Cette rigidité dogmatique face à l’essentiel des forces politiques du Parlement européen et l’un des pays fondateurs de l’Union ne peut qu’interroger sur le degré d’autonomie de la Commission par rapport à Washington. 

Finalement, c’est l’intéressée qui a fini devant la bronca par se rétracter mercredi 19 juillet. Espérons que l’Europe soit en mesure de fournir désormais un chef économiste de qualité, sans aller chercher hors de ses frontières, sinon c’est à désespérer… 

Scott Morton a compris plus rapidement que la Commission son erreur. Il faut dire que le Président Emmanuel Macron avait lui-même engagé son crédit dans cette affaire, en relayant les doutes exprimés par ses ministres, et qu’au sein même de la Commission, Von der Leyen a été contestée : cinq de ses collègues lui ont écrit pour lui demander de reconsidérer son choix. L’identité des cinq est instructive : Josep Borrell (Espagne), Thierry Breton (France), Elisa Ferreira (Portugal), Paolo Gentiloni (Italie), Nicolas Schmidt (Luxembourg) : trois des six pays fondateurs, et la plupart issus de l’Europe du Sud. 
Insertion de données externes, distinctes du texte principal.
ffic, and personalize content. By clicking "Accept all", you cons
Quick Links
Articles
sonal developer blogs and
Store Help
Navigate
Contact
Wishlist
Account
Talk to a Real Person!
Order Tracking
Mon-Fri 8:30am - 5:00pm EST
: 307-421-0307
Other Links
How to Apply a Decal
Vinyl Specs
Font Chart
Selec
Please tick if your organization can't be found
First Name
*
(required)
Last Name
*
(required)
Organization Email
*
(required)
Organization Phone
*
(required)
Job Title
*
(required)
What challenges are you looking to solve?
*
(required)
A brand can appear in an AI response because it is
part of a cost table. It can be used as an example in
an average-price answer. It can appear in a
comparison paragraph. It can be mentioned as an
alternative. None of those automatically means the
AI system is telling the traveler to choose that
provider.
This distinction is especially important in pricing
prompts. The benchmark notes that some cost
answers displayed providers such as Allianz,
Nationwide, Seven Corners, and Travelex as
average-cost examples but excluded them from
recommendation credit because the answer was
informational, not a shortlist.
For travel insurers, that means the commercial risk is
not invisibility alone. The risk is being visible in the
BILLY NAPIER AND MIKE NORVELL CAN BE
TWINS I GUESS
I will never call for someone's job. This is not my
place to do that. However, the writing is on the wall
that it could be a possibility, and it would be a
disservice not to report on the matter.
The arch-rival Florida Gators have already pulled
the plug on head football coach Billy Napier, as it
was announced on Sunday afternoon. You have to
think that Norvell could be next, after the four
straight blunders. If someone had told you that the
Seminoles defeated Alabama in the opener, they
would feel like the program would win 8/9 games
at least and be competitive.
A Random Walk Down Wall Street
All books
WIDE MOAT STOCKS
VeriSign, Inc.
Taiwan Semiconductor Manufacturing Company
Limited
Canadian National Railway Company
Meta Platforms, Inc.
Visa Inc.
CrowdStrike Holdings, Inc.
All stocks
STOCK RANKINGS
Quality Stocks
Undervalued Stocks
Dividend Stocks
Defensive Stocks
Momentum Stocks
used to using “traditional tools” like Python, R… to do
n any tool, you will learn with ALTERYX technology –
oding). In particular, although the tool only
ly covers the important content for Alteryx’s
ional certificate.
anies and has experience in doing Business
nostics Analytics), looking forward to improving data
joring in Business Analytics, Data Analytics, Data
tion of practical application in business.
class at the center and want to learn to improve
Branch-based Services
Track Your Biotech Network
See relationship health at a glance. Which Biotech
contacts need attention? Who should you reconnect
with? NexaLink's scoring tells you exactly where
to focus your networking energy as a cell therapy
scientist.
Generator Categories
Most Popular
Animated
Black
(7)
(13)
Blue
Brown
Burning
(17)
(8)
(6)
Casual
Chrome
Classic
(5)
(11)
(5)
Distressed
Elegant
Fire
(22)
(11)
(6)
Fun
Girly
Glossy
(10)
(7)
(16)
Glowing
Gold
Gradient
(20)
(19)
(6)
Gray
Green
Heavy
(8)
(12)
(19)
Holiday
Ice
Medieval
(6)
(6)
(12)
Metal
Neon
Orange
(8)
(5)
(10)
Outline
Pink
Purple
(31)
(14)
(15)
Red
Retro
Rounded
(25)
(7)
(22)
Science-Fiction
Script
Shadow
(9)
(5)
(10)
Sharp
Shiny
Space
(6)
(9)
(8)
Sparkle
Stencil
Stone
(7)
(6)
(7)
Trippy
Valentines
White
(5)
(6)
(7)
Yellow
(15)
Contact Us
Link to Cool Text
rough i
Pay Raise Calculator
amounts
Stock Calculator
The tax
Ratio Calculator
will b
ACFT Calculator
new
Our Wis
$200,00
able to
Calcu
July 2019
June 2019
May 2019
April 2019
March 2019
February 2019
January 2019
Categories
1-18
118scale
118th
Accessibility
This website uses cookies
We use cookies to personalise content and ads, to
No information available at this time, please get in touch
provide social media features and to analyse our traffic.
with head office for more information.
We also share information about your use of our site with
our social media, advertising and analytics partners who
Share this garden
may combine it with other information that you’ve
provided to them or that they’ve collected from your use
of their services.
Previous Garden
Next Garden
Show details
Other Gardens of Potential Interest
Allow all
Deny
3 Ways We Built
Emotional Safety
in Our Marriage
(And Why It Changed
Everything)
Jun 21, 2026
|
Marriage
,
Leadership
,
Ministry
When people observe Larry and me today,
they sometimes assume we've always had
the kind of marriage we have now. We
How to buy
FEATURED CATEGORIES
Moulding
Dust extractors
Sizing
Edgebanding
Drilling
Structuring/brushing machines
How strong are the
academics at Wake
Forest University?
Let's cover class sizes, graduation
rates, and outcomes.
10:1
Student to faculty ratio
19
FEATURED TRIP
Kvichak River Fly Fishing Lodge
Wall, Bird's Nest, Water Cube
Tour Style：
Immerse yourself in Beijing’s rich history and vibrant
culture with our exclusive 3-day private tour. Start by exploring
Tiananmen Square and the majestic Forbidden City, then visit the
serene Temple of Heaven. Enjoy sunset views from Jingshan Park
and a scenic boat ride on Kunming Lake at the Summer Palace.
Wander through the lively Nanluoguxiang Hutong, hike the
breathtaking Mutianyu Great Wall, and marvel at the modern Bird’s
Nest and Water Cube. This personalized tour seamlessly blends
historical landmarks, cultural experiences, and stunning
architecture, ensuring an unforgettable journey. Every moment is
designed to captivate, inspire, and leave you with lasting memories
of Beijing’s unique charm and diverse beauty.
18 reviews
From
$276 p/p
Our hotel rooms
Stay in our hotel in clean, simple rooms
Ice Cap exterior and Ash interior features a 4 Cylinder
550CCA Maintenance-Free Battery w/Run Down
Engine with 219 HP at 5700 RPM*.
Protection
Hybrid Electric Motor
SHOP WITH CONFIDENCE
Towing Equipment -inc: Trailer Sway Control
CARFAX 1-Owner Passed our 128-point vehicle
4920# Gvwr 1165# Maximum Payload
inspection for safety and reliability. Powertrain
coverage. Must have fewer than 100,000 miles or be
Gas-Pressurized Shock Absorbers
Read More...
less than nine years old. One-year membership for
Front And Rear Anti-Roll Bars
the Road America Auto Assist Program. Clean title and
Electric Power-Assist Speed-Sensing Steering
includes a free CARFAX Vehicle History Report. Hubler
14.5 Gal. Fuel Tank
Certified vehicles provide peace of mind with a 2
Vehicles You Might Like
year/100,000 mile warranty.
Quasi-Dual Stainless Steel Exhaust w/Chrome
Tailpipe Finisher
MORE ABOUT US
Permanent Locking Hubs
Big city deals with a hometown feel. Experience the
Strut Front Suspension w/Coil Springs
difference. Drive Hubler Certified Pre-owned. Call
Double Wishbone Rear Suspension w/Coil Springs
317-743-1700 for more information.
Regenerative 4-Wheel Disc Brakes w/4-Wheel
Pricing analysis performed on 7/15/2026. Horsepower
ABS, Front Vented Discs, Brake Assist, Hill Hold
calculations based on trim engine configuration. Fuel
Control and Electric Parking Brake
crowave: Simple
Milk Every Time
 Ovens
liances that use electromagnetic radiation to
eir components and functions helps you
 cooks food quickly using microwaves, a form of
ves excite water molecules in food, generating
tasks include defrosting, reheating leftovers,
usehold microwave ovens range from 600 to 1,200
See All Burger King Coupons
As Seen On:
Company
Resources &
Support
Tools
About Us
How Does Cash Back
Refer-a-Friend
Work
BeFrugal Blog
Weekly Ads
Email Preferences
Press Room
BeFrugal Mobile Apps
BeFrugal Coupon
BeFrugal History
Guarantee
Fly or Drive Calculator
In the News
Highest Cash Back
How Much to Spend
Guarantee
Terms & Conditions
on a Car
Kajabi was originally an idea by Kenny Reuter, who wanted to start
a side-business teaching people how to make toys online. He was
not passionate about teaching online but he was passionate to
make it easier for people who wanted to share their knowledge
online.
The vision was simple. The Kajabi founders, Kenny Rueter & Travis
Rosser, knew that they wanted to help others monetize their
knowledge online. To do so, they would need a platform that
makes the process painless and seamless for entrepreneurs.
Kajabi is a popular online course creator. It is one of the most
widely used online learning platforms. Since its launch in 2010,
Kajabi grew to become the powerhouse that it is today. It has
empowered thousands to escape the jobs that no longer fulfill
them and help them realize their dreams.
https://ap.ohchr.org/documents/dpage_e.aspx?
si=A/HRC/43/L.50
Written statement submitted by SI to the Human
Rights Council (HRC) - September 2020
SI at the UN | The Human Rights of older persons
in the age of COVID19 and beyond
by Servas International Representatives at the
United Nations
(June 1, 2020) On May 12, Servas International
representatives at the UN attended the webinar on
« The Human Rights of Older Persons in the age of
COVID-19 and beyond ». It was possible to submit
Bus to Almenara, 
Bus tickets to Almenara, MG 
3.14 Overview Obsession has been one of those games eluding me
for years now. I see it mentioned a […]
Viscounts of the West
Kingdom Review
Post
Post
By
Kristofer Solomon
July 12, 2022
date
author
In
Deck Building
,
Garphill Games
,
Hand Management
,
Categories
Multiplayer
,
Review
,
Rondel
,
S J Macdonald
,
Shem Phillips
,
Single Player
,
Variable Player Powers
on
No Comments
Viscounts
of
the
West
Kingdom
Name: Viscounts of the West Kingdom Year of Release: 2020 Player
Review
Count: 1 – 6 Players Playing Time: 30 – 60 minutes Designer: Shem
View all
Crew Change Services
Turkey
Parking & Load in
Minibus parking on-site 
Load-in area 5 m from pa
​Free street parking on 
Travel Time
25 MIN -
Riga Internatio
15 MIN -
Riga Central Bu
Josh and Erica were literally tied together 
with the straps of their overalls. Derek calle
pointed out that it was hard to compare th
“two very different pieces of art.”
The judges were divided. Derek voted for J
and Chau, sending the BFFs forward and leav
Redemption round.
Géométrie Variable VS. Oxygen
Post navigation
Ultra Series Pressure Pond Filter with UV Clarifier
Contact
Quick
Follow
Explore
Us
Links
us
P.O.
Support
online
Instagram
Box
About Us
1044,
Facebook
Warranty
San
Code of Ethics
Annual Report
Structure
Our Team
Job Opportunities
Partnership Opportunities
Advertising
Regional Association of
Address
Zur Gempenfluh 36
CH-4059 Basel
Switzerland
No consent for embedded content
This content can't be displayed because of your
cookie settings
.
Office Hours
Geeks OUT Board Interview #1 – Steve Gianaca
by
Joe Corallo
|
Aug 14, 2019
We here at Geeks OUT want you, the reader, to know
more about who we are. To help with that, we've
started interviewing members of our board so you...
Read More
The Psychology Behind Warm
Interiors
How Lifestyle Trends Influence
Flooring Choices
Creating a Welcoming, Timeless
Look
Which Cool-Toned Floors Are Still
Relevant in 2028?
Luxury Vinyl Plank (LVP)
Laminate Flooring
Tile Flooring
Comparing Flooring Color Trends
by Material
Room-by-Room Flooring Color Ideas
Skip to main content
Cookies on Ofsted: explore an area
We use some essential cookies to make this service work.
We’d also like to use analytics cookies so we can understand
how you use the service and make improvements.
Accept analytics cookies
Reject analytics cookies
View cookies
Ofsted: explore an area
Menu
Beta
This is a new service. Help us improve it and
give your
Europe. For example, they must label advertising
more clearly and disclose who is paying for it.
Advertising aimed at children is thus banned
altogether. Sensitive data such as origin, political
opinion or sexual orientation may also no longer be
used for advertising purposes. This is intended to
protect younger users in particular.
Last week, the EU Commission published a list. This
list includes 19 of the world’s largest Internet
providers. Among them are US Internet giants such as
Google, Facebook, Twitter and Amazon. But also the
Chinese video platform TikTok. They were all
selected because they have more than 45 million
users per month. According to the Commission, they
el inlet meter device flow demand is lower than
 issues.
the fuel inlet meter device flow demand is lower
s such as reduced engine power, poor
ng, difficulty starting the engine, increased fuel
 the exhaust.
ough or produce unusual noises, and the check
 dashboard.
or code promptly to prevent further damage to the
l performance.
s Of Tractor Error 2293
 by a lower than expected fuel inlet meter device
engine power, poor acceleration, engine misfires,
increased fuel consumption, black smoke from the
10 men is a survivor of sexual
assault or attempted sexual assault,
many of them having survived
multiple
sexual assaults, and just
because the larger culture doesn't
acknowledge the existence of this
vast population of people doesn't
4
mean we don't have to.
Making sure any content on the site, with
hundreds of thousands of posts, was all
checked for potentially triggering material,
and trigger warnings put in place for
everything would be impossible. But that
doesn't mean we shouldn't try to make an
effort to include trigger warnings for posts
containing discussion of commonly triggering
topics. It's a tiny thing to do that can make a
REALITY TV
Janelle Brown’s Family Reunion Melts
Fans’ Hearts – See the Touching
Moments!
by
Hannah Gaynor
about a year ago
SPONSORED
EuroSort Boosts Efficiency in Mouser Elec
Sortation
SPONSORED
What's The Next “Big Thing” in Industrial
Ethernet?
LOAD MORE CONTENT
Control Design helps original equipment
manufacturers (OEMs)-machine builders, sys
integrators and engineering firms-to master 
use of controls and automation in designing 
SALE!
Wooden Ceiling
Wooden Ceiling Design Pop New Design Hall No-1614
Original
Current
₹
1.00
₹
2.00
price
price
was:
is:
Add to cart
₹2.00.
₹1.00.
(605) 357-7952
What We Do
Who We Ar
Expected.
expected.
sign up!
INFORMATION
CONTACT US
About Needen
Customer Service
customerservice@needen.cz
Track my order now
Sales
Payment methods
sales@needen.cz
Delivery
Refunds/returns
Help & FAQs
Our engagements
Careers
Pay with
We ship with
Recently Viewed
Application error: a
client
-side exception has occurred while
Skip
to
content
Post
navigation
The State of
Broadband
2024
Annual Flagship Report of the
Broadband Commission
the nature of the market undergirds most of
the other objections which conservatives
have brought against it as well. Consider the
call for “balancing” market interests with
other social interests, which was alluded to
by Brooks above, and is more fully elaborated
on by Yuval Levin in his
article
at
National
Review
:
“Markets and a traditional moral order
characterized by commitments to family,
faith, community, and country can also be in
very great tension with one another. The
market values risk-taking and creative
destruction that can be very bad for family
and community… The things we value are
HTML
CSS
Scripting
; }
L’affaire Scott Morton débouche in fine sur un triple clivage : 1/ une opposition entre la France et l’Allemagne, qui ne s’est pas associé à Paris et dont Madame Von der Leyen est ressortissante, 2/ un clivage entre l’Europe du Sud et celle du Nord et de l’Est, plus américanisés, 3/ une opposition entre une Commission, assez obstinée et méprisante, et le Parlement européen, qui a ici joué son rôle. Le rêve d’une Europe des Nations indépendante de la Chine et de Washington n’a jamais été aussi éloigné.